The agent will generate JSON actions to write the file and execute it, then show you the output — all in the terminal.
Step 5: Add Key Enhancements
A production-ready agent needs several improvements over this minimal prototype:
Hash-Anchored Edits
Instead of naive string replacement, use content hashes to ensure edits apply to the correct file version. This prevents race conditions when multiple tools modify the same file.
// Verify file hash before editing
const currentHash = crypto
.createHash('sha256')
.update(content)
.digest('hex');
if (currentHash !== expectedHash) {
throw new Error('File changed since read - re-read before editing');
}
LSP Integration
Connect to a Language Server Protocol to get real-time diagnostics, type checking, and autocomplete suggestions before the agent commits changes:
| Feature | Without LSP | With LSP |
|---|---|---|
| Syntax errors | Discovered at runtime | Caught before save |
| Import resolution | Manual checking | Auto-validated |
| Refactoring safety | Risky | Server-verified |
| Code navigation | Text search only | Semantic goto-def |
Subagent Delegation
For complex tasks, spawn isolated subagents that handle specific concerns (testing, documentation, code review) and report back to the main agent:
interface Subagent {
id: string;
task: string;
context: 'isolated' | 'fork';
timeout: number;
}
// Example: spawn a test runner subagent
const testAgent = {
id: 'test-runner',
task: 'Run pytest and report failures',
context: 'isolated',
timeout: 60,
};
Step 6: Best Practices for Terminal AI Agents
- Read before writing — Never assume file contents. Always read the current state before generating edits.

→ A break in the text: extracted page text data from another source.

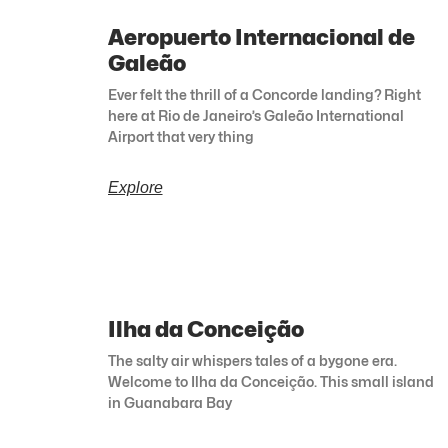
Aeropuerto Internacional de
Galeão
Ever felt the thrill of a Concorde landing? Right
here at Rio de Janeiro’s Galeão International
Airport that very thing
Explore
Ilha da Conceição
The salty air whispers tales of a bygone era.
Welcome to Ilha da Conceição. This small island
in Guanabara Bay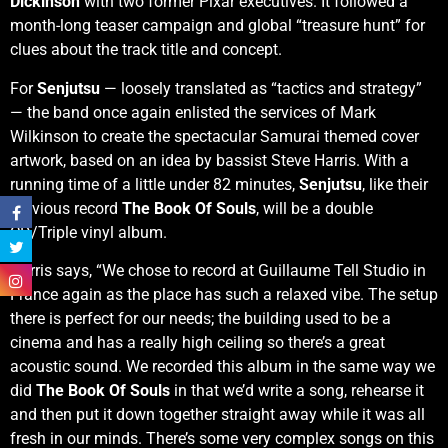
Dickinson
with two former Pixar executives. It followed a
month-long teaser campaign and global “treasure hunt” for
clues about the track title and concept.
For
Senjutsu
— loosely translated as “tactics and strategy”
— the band once again enlisted the services of Mark
Wilkinson to create the spectacular Samurai themed cover
artwork, based on an idea by bassist Steve Harris. With a
running time of a little under 82 minutes,
Senjutsu
, like their
previous record
The Book Of Souls
, will be a double
CD/Triple vinyl album.
Harris says, “We chose to record at Guillaume Tell Studio in
France again as the place has such a relaxed vibe. The setup
there is perfect for our needs; the building used to be a
cinema and has a really high ceiling so there’s a great
acoustic sound. We recorded this album in the same way we
did
The Book Of Souls
in that we’d write a song, rehearse it
and then put it down together straight away while it was all
fresh in our minds. There’s some very complex songs on this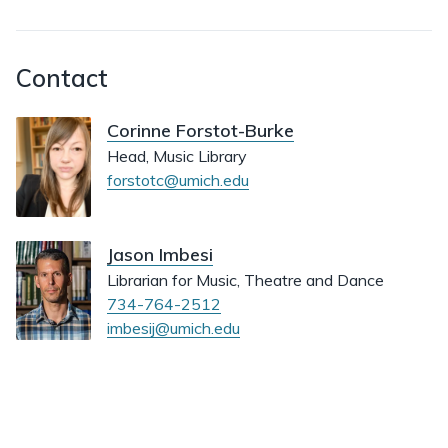
Contact
Corinne Forstot-Burke
Head, Music Library
forstotc@umich.edu
Jason Imbesi
Librarian for Music, Theatre and Dance
734-764-2512
imbesij@umich.edu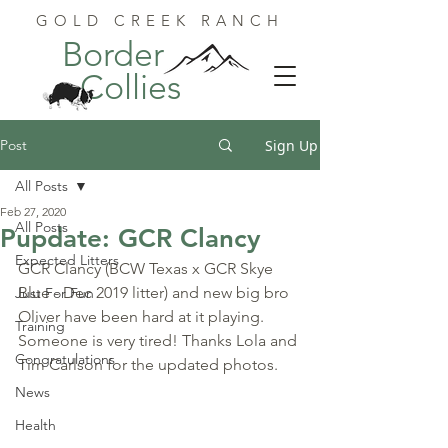
GOLD CREEK RANCH
Border
Collies
Post
Sign Up
All Posts
Feb 27, 2020
All Posts
Pupdate: GCR Clancy
Expected Litters
GCR Clancy (BCW Texas x GCR Skye 
Blue - Dec 2019 litter) and new big bro 
Just For Fun
Oliver have been hard at it playing. 
Training
Someone is very tired! Thanks Lola and 
Congratulations
Tim Carlson for the updated photos.
News
Health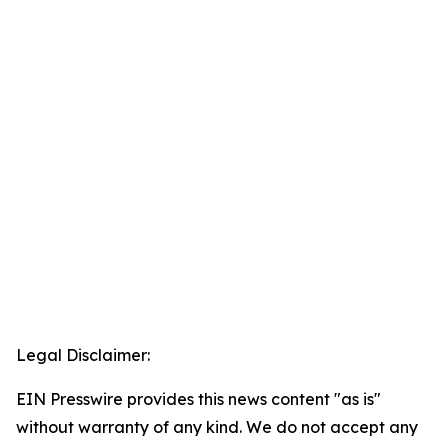
Legal Disclaimer:
EIN Presswire provides this news content "as is"
without warranty of any kind. We do not accept any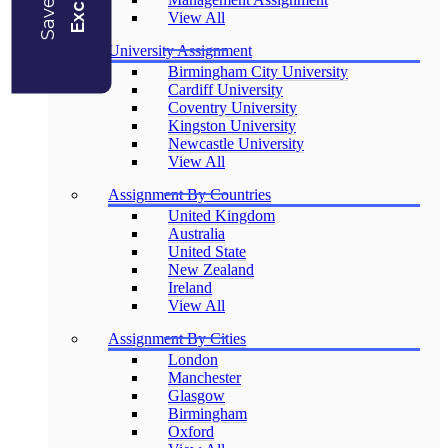
View All
University Assignment
Birmingham City University
Cardiff University
Coventry University
Kingston University
Newcastle University
View All
Assignment By Countries
United Kingdom
Australia
United State
New Zealand
Ireland
View All
Assignment By Cities
London
Manchester
Glasgow
Birmingham
Oxford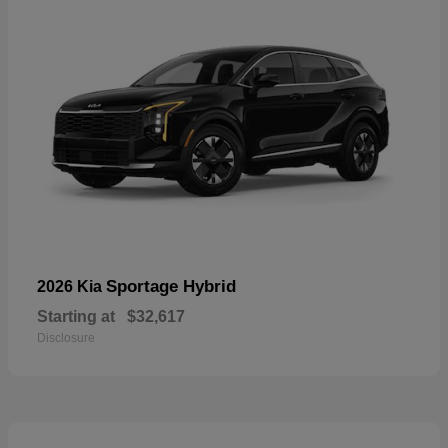
Sportage Hybrid
2026 Kia
Starting at
$32,617
Disclosure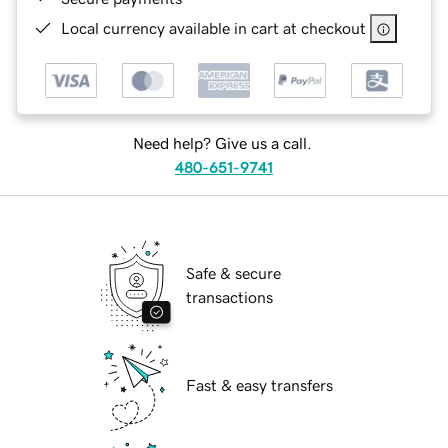
Local currency available in cart at checkout
Need help? Give us a call.
480-651-9741
Safe & secure
transactions
Fast & easy transfers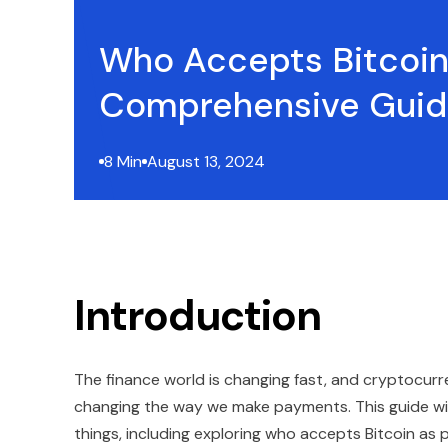
Who Accepts Bitcoin
Comprehensive Gui
8 Min
August 13, 2024
Introduction
The finance world is changing fast, and cryptocurrenc
changing the way we make payments. This guide will
things, including exploring who accepts Bitcoin as 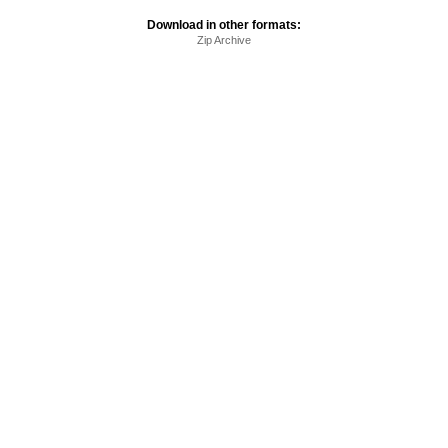
Download in other formats:
Zip Archive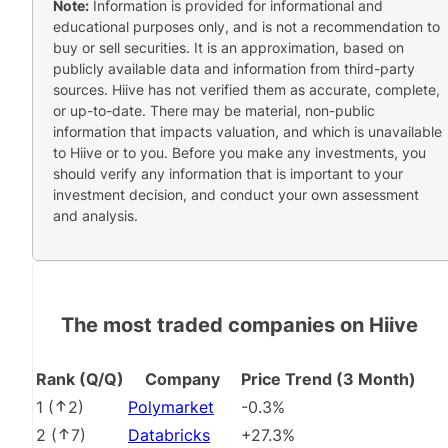
Note:
Information is provided for informational and
educational purposes only, and is not a recommendation to
buy or sell securities. It is an approximation, based on
publicly available data and information from third-party
sources. Hiive has not verified them as accurate, complete,
or up-to-date. There may be material, non-public
information that impacts valuation, and which is unavailable
to Hiive or to you. Before you make any investments, you
should verify any information that is important to your
investment decision, and conduct your own assessment
and analysis.
The most traded companies on Hiive
Rank (Q/Q)
Company
Price Trend (3 Month)
1
(
2
)
Polymarket
-0.3%
2
(
7
)
Databricks
+27.3%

- One action at a time — Let the agent complete and confirm one step before moving to the next. This reduces cascading errors.
- Low temperature — Keep temperature between 0.0 and 0.2 for coding tasks. Creativity is the enemy of correctness here.
- Validate shell commands — Before executing, have the agent explain what the command does. Consider a dry-run mode for dangerous operations.
- Persist context — Store conversation history and file states so the agent can resume sessions after terminal restarts.
- Use structured output — JSON action schemas make it easy to parse, validate, and replay agent decisions.
What Comes Next?
From this foundation, you can add browser automation, multi-file refactoring, Git integration, and even multi-agent coordination. The terminal is becoming the primary interface for AI-assisted development — and building your own agent is the best way to understand how these systems actually work.
The full source code for this tutorial is available as a starting template. Extend it, break it, and make it yours.